New Student-Built Machine Converts Plant Waste to Natural Pigments

Imperial College London student Nicole Stjernswärd created KAIKU Living Color, a color-making machine that transforms the dyes in plant waste into paintable pigments. Photo courtesy of Nicole Stjernswärd/Imperial College London.

Nicole Stjernswärd, a graduate student at Imperial College London (London, United Kingdom), has created KAIKU Living Color, a machine that uses plant dyes to create natural powder pigments that can be used for paints, inks, and textiles, among other applications.

In a video on Stjernswärd’s website, she demonstrates how KAIKU works; dyes are boiled from natural waste, such as fruit and vegetable skins and peels; the liquid dyes are strained and then fed into the machine’s reservoirs; the machine extracts the dye and feeds it into an atomizing chamber that separates the liquid from solid; the liquid is converted into a mist that sprays above 100 °C (212 °F), causing it to vaporize and resulting in custom-colored powder pigments that provide a sustainable alternative to those produced by the petrochemical industry.

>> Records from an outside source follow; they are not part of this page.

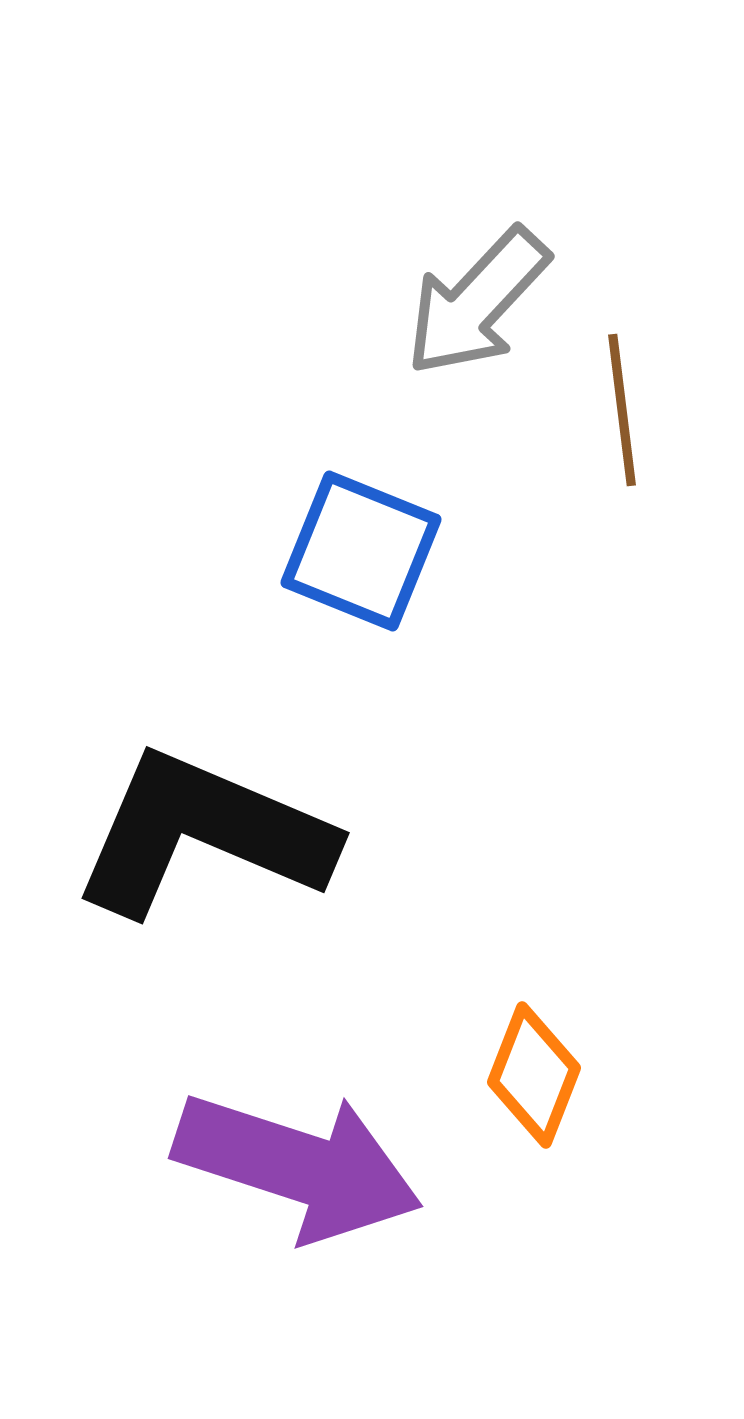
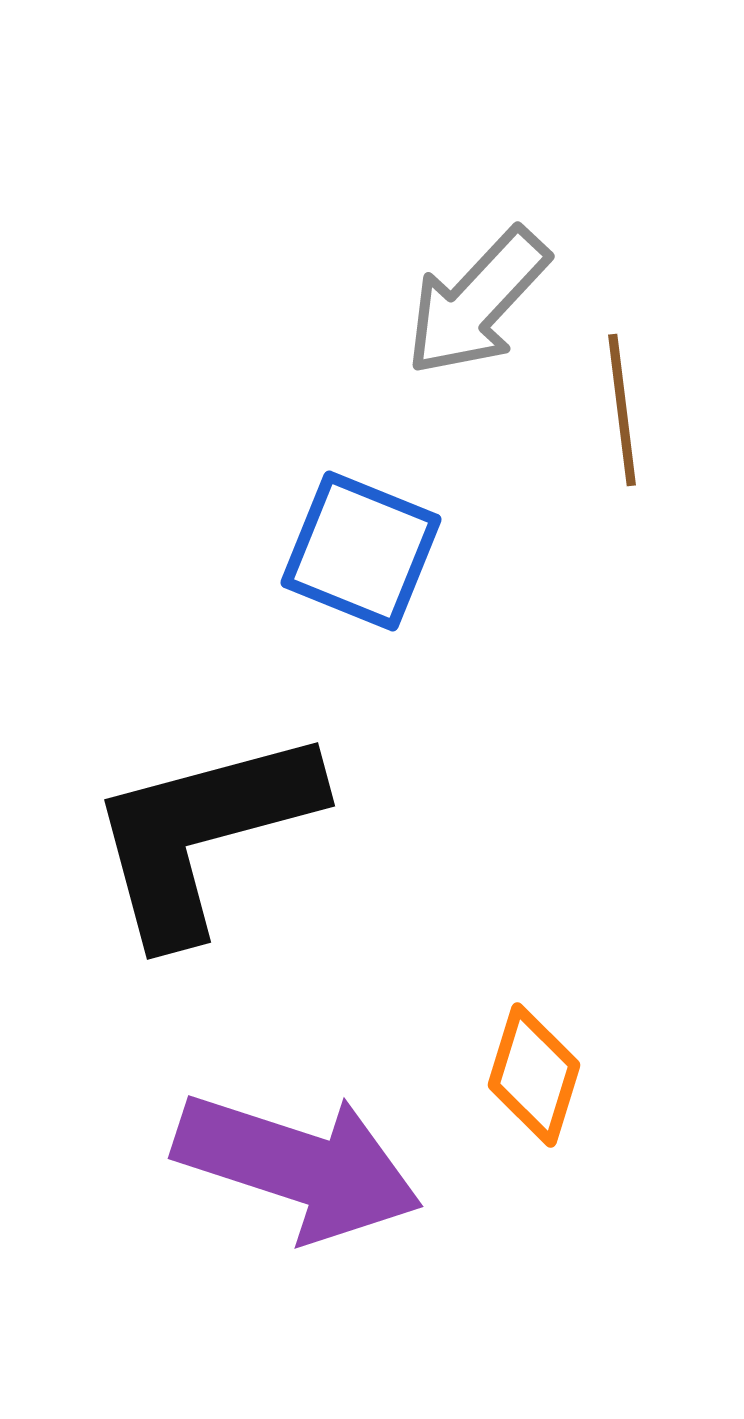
black L-shape: rotated 38 degrees counterclockwise
orange diamond: rotated 4 degrees counterclockwise
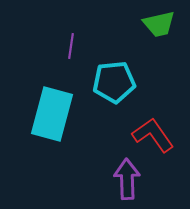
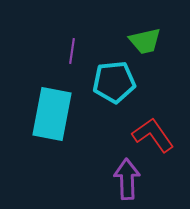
green trapezoid: moved 14 px left, 17 px down
purple line: moved 1 px right, 5 px down
cyan rectangle: rotated 4 degrees counterclockwise
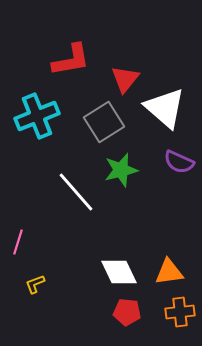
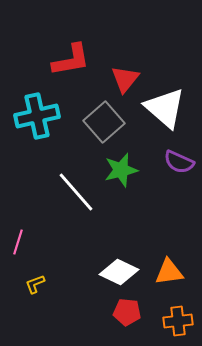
cyan cross: rotated 9 degrees clockwise
gray square: rotated 9 degrees counterclockwise
white diamond: rotated 39 degrees counterclockwise
orange cross: moved 2 px left, 9 px down
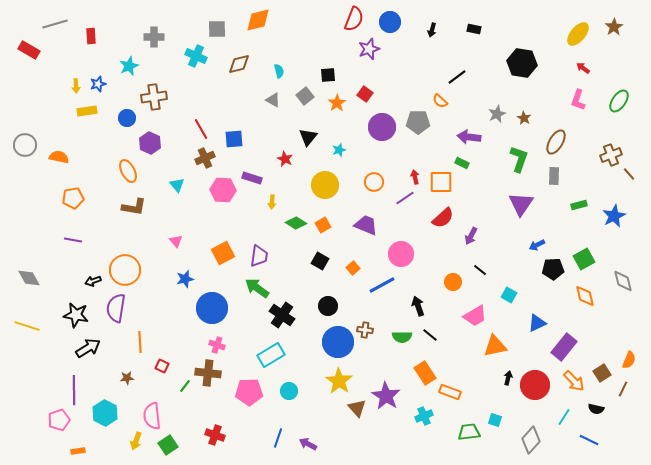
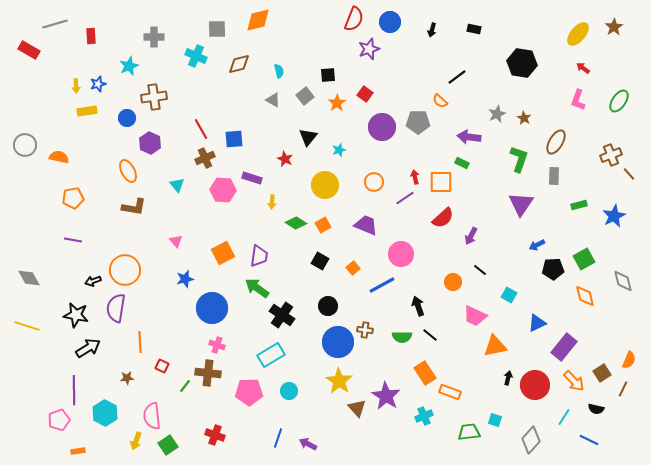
pink trapezoid at (475, 316): rotated 55 degrees clockwise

According to Imperial, Stjernswärd’s inspiration for the KAIKU project began with oil paints, which used to be produced via natural, rather than synthetic, processes. Stjernswärd met with textile designers who expressed an interest in natural dyes that wouldn’t decompose quickly. With that in mind, she says she developed a machine that “uses existing, old knowledge that people might have forgotten about, incorporating new technologies.”

The “existing, old knowledge” refers to relying on plants and minerals as a source of pigment—which they had been prior to the modern era of industrialization—while “new technologies” makes natural dyes easier to use and longer lasting.

Stjernswärd designed and developed KAIKU while enrolled in the Innovation Design Engineering Master’s course, which is offered jointly by Imperial and the Royal College of Art (London, United Kingdom). She says that this study allowed her to “access specialists in the field and experts on both sides” and she hopes to continue her interdisciplinary work after graduation.